Could this all happen for him with a female therapist? In spades, of course - though my older son once, as a middle schooler, briefly had a female therapist who was an old school Berkeley intellectual, so cold in affect that he wouldn’t go those sessions without me, fumbled nervously with his fingers while he was there, and bawled when he got out. I came to hate her and scolded myself for ever taking him more than twice. My point - beware some female therapists! !!!!!! They too can poison our sons!
Our young boys are innocent. Innocents born into a disgusting patriarchy……but a changing, shifting, evolving world. I believe everything happening in American politics is not a triumph of patriarchy but part of its ugly last hurrah. Meanwhile, I am - with my whole being - a stand to uplift the young and protect them from shame.

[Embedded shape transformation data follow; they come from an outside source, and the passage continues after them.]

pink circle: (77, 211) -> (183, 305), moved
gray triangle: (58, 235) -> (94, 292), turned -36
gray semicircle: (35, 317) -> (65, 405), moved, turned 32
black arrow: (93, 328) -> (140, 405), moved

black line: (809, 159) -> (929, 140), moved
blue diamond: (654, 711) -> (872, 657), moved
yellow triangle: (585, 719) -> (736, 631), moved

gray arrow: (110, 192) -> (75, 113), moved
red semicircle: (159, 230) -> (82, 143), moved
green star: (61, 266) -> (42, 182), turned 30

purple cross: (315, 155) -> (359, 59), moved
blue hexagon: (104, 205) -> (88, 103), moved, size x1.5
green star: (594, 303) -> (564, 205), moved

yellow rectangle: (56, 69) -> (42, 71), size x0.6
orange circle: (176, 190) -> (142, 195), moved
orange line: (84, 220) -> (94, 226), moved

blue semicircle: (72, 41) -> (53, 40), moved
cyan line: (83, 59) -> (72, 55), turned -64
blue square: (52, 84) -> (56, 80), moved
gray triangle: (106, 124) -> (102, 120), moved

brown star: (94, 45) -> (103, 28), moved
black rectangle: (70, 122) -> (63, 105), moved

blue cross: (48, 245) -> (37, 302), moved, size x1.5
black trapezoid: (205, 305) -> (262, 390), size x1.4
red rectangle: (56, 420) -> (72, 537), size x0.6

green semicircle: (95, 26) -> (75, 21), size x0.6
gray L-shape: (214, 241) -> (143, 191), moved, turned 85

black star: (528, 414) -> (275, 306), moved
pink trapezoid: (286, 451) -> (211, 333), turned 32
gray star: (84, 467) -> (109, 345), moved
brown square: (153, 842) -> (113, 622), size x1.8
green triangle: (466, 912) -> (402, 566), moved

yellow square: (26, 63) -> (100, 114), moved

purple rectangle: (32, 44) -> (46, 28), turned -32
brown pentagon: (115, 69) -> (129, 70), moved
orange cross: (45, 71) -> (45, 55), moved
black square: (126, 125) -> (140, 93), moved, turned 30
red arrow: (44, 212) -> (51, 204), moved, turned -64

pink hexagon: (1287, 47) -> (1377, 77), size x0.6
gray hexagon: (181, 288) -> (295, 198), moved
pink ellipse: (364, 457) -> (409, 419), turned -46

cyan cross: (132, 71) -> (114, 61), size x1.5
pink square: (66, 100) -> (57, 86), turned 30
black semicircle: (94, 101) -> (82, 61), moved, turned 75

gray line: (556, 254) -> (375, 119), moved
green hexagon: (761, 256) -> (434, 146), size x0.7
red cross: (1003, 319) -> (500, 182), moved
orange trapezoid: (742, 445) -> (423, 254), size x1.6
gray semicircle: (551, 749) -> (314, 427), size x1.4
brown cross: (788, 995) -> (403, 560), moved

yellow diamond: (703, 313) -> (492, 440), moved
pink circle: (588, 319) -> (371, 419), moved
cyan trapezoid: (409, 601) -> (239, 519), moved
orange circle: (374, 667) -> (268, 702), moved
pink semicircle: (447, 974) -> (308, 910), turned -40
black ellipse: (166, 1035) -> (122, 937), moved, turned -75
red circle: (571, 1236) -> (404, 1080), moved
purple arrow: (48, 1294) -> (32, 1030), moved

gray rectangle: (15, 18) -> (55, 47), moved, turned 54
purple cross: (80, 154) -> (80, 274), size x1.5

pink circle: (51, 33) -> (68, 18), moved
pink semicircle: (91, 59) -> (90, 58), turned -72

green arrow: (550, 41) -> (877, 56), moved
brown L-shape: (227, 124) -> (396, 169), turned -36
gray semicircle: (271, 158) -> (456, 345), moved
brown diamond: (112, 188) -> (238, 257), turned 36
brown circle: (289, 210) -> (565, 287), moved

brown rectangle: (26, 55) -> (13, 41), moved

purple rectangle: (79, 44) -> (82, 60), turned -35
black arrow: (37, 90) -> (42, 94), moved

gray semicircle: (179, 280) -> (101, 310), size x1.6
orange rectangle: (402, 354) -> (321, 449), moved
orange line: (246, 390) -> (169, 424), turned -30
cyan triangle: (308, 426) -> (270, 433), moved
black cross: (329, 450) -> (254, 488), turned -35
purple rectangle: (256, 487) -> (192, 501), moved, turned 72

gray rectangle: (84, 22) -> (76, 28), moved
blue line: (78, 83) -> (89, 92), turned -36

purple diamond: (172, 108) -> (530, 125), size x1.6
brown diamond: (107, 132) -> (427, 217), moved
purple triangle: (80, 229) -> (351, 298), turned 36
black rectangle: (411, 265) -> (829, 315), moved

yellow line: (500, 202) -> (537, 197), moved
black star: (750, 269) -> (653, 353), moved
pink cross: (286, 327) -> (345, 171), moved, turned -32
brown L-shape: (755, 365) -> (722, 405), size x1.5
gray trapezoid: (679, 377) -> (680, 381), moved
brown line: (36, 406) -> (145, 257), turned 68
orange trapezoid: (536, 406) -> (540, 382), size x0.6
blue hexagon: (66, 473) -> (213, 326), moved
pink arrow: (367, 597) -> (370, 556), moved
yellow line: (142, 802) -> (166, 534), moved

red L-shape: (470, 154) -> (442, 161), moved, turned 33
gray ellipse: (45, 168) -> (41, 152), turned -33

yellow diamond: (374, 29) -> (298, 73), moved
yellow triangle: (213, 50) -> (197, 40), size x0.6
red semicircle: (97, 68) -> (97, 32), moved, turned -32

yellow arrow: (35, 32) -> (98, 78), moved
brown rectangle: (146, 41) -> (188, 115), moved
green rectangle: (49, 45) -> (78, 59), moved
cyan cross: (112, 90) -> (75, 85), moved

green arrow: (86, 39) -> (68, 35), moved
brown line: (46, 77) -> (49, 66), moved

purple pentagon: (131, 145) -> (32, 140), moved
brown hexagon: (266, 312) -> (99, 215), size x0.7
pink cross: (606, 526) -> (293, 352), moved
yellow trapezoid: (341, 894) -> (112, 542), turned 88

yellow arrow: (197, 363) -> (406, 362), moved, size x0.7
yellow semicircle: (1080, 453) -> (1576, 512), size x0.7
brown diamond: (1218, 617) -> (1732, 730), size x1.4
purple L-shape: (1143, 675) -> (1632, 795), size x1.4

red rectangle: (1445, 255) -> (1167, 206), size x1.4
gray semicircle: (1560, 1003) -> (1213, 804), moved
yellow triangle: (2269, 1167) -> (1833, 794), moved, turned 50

Our sons need to be able to function and feel belonging among male peers and adult men in what is still a man’s world in many ways. They need the help of wise men and women to “be the change” (WE) wish to see.”
Anyway, I’m actually less interested in talking than hearing your viewpoint on the importance of therapy for young men from adult men - or not. I really hope for a response - will greatly appreciate it.
Hmm … Well, for starters - I think The “cultural problem” you’re attempting to articulate is *actually* that clinical training environments have become ideologically homogeneous, shaped in part by the field’s demographic shift towards women, which has coincided with a narrowing of perspective in how distress, responsibility, and treatment (in general) are conceptualized. I believe this is the result of female-led institutions.
At the same time, it is categorically inaccurate to suggest that men do not seek -or benefit from - working with other men in therapy. A substantial number of men express a preference for male clinicians. In fact, a major majority of men prefer male therapists.
Writing this article speaks volumes to the fact that you are a man who answers to women.
It seems that every one of my male colleagues (and many female) passed the WSJ article around saying “ hallelujah for Pamela Paul.” It is strange that you’re a man and this was your response to it.
Most men don’t want to be lectured on the patriarchy in therapy. It’s not about you - it’s about them. Most men are simple and would find that annoying. Anyway, I hope this is useful to someone since I typed it all out.